Schematic forward and backward passes across some transformer blocks in a larger model. Activations (red arrows) are successively built up during the forward pass and are cached. During the backward pass, the activations are used to compute gradients. The forward pass above is shown in-progress, so not all activations are generated yet. The backward pass is also in-progress, so only some activations have been converted to gradients. Activations and gradients internal to each block are not shown.

Of course, activation memory isn’t the only contributor to the GPU memory budget. The other major contributors are the model parameters, optimizer state, and gradients.

However, unlike these components, whose memory usage can be calculated simply from the number of model parameters, activation memory depends both on the details of the model architecture, and the properties of the model inputs.

To understand the difference, let’s consider a basic transformer block like in the figure below. If there are \(N\) total parameters in this block, then the memory (in bytes) used by this block’s parameters, optimizer state, and gradients is:

\[\begin{align} m_{\rm param} &= 4N\\ m_{\rm optim} &= 8N\\ m_{\rm grad} &= 4N \end{align}\]

That’s pretty straightforward! Note that these equations assume:

  • The optimizer saves two states per model parameter, as done in Adam.
  • float32 precision is used everywhere, which means every number uses 4 bytes of memory. Mixed-precision considerations are discussed towards the end of this post.

A high-level schematic of a transformer block.

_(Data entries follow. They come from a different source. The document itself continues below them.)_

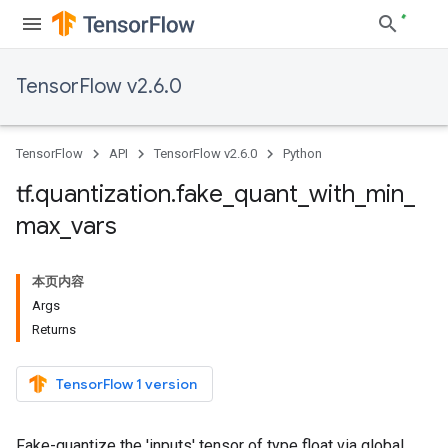
TensorFlow v2.6.0
TensorFlow
API
TensorFlow v2.6.0
Python
tf
.
quantization
.
fake
_
quant
_
with
_
min
_
max
_
vars
本页内容
Args
Returns
TensorFlow 1 version
Fake-quantize the 'inputs' tensor of type float via global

Schematic diagram of the typical transformer block. The shapes of the activations between various components are indicated in parentheses. Within the MLP and Attention layers, activations of different shapes are also generated.

Now let’s consider the activation memory for the same transformer block. Activation memory depends on multiple factors:

  • The batch size, \(b\).

  • The input’s sequence length, \(s\).

  • The activation function used in the MLP layer.

  • Whether or not flash attention is used.

Furthermore, many intermediate tensors are generated during the forward pass, but only some have to be saved for the backward pass.

Ultimately, the activation memory for a single transformer block is:

\[m_{\rm act} = \alpha\,b\, d_{m}s + \beta\,b\, n_{\rm h}s ^ 2\]

Here, \(d_{m}\) is the size of the model’s hidden dimension, \(n_{h}\) is the number of attention heads, and \(\alpha\) and \(\beta\) are numbers that depend on architectural details.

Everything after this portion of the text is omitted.